Five issues for investors to consider

woman on bench with laptop

An objective evaluation of investment returns requires understanding the mix of assets in a portfolio. This mix is an important component of establishing return expectations. For example, if the portfolio is composed mostly of high-quality bonds, we would expect, over time, lower returns (and lower volatility) than what we likely would experience investing in an all-equity portfolio. 

In other words, investing in a mix of equities and fixed income, and perhaps other asset groups, alters the risk and return investors should expect from their portfolio. A healthy balance between a mix of asset classes can potentially reduce risk and increase expected return. 

Question 1: Given that global equities have outperformed other asset classes during the recovery, should investors simplify their portfolio’s allocation?

Historically, domestic large-cap stocks have tended to outperform a globally diversified portfolio in periods of increased positive momentum in the U.S. economy relative to international economic conditions. 

Different macroeconomic factors in the U.S. economy, such as gross domestic product (GDP) growth, low interest rates, central bank intervention, and healthy consumer sentiment have been positive influences for domestic large-cap equities in particular. However, the economic environment can change abruptly, likely affecting market conditions. Attempting to time market corrections to preserve the value of portfolios can be difficult. 

Question 2: If investors have a long investment horizon, why not invest in the asset class that has had the highest return over time?

Over longer time periods, we have seen equities outperform fixed income and small-cap equities outperform large-cap equities. At times, international equities have outperformed domestic stocks. 

Patterns of returns are largely unpredictable over shorter time periods, with some asset classes rising to the top of the group one year only to fall to the bottom the next. Many investors would be uncomfortable with the volatility that equities have experienced over the past 15 years, yet investing solely in this asset group would have yielded the highest returns (see chart on page 8 of full report).

For many investors, a middle-of-the-group performance, such as what we’ve seen with the globally diversified Moderate Growth and Income portfolio, may be a good option for balancing risk and return. 

Performance results for the Moderate Growth and Income Four-Asset-Group (MGI 4AG) and 60% equities/40% fixed income portfolios are hypothetical and for illustrative purposes only.
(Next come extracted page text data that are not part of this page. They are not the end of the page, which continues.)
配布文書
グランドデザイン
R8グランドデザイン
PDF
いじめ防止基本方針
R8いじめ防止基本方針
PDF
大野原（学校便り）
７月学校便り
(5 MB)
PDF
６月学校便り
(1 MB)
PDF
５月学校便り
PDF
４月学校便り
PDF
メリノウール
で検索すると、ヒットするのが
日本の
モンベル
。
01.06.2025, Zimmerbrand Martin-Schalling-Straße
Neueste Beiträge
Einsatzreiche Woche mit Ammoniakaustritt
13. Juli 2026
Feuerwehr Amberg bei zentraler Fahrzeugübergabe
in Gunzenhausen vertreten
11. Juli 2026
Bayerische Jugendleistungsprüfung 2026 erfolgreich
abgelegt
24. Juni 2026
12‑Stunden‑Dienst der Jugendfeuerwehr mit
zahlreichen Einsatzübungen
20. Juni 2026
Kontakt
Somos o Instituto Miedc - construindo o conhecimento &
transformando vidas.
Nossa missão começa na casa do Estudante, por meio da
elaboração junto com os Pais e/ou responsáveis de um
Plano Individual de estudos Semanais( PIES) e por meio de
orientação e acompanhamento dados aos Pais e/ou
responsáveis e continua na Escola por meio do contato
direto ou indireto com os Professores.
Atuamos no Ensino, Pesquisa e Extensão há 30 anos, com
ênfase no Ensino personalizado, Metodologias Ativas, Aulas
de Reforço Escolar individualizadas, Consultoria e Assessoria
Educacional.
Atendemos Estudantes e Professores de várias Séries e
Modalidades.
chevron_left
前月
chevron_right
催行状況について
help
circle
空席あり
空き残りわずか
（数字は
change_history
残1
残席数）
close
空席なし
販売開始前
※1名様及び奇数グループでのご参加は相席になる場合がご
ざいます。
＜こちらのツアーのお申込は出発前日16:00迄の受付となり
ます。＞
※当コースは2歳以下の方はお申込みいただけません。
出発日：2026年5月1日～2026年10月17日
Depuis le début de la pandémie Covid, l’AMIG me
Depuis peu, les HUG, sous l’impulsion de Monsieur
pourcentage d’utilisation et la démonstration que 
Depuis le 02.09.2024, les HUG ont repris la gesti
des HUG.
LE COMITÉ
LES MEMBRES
Hypothetical results do not represent actual trading, and the results achieved do not represent the experience of any individual investor. In addition, hypothetical results do not reflect the impact of any fees, expenses, or taxes applicable to an actual investment. The indexes reflect the historical performance of the represented assets and assume the reinvestment of dividends and other distributions. An index is unmanaged and not available for direct investment. Hypothetical and past performance do not guarantee future results. See "Composition of portfolios" at the end of this document.
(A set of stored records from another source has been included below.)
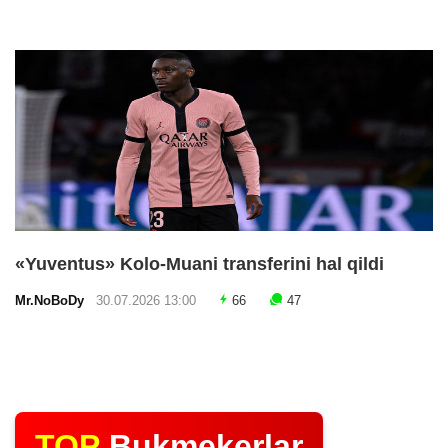
«Yuventus» Kolo-Muani transferini hal qildi
Mr.NoBoDy
30.07.2026 13:00
66
47
TOP
Bukmekerlar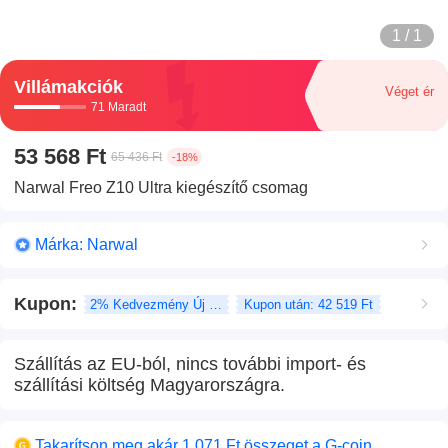
1 / 1
Villámakciók
Véget ér
71 Maradt
53 568 Ft
65 436 Ft
-18%
Narwal Freo Z10 Ultra kiegészítő csomag
Márka: Narwal
Kupon
:
2% Kedvezmény Új felhasználó
Kupon után: 42 519 Ft
Szállítás az EU-ból, nincs további import- és
szállítási költség Magyarországra.
Takarítson meg akár 1 071 Ft összeget a G-coin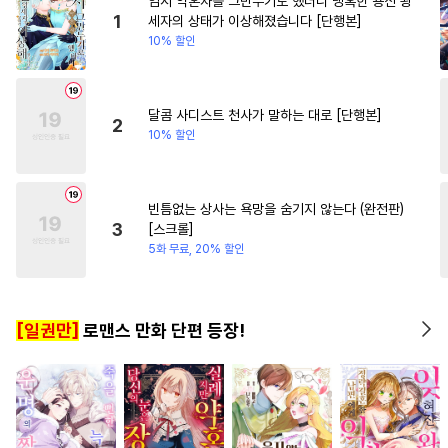
임시 약혼자를 그만두기로 했더니 냉혹한 용신 왕
#
하드코어
#
웹툰단행본
#
역사/시대물
#
삼각관계
1
세자의 상태가 이상해졌습니다 [단행본]
10% 할인
#
까칠공
#
동물
#
계략공
#
이세계물
#
판타지/SF
#
리맨물
#
적극수
#
아방수
#
욕망수
#
다정수
달콤 사디스트 천사가 말하는 대로 [단행본]
2
10% 할인
#
섹스파트너
#
예민수
#
임신수
#
연상수
#
유혹
#
얼빠수
#
시리어스
빈틈없는 상사는 욕망을 숨기지 않는다 (완전판)
3
[스크롤]
#
조폭공
#
침착수
#
순정공
5화 무료, 20% 할인
#
츤데레공
#
초능력
#
집착수
#
츤데레수
[일권만]
로맨스 만화 단편 등장!
#
안경수
#
무심공
#
재회물
#
광공
#
친구>연인
#
촉수
#
벤츠공
#
재벌공
#
미남공
#
소심수
#
일상
#
계략수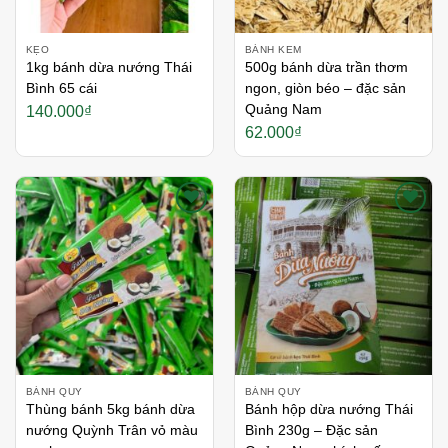
KẸO
BÁNH KEM
1kg bánh dừa nướng Thái
500g bánh dừa trần thơm
Bình 65 cái
ngon, giòn béo – đặc sản
Quảng Nam
140.000
₫
62.000
₫
Thích
Thích
BÁNH QUY
BÁNH QUY
Thùng bánh 5kg bánh dừa
Bánh hộp dừa nướng Thái
nướng Quỳnh Trân vỏ màu
Bình 230g – Đặc sản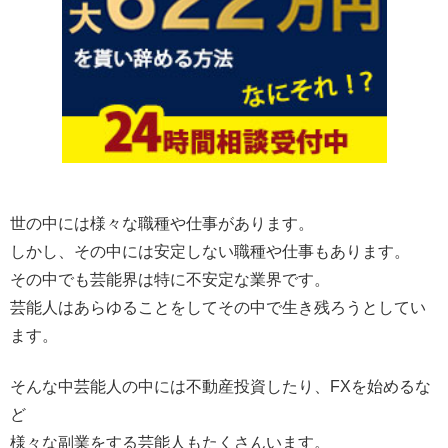
世の中には様々な職種や仕事があります。
しかし、その中には安定しない職種や仕事もあります。
その中でも芸能界は特に不安定な業界です。
芸能人はあらゆることをしてその中で生き残ろうとしてい
ます。
そんな中芸能人の中には不動産投資したり、FXを始めるな
ど
様々な副業をする芸能人もたくさんいます。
Question 3: How can investors assess their portfolio’s return?

An important step of successful investing is to work with an investment professional to monitor and evaluate the portfolio to make sure investors remain on track with their investment plan. 

It’s easy to tell when one asset class performs better than another (for example, large-cap equities performed better than a diversified portfolio over several of the past few years), but by focusing only on return, we are not evaluating the portfolio on a risk-adjusted basis, nor are we taking the investor’s specific circumstances and constraints into consideration. 

Investors may want to evaluate their portfolio from several perspectives. Bear in mind that none of these benchmarks are perfect. Each tells us different things about the portfolio. See the full report for a discussion of blended, simple, and goals-based benchmarks. 

Question 4: What role does diversification play?

In economics, there is something called “opportunity cost,” which essentially means the value of the option that investors give up by choosing one alternative over another. 

Say an investor chooses a diversified portfolio of stocks, bonds, real assets, and alternative investments. Over a particular investment horizon, the expected return of this mix of assets may be lower than that of certain single-asset classes, such as U.S. large-cap stocks. The opportunity cost of holding a diversified portfolio is the difference in expected return. The benefit is lower expected risk over time. 

We believe a portfolio is well served when investors stay focused on achieving their investment goals and do not move into an asset simply because it has been a recent top performer.

Question 5: Why do globally diversified portfolios appear to be a good choice going forward?

Many investors look to their investment account statement to gauge how their portfolio performed. Most tell us they look at two things: what went up and what didn’t. They don’t like owning investments that performed poorly and often feel like they do not own enough of what performed well.

We believe it is important to construct a portfolio that has risk and return characteristics in harmony with personal circumstances and financial goals. Investment professionals can use our forward-looking capital market assumptions (CMAs), which are based on historical asset return and risk relationships, to help develop an appropriate investment portfolio mix.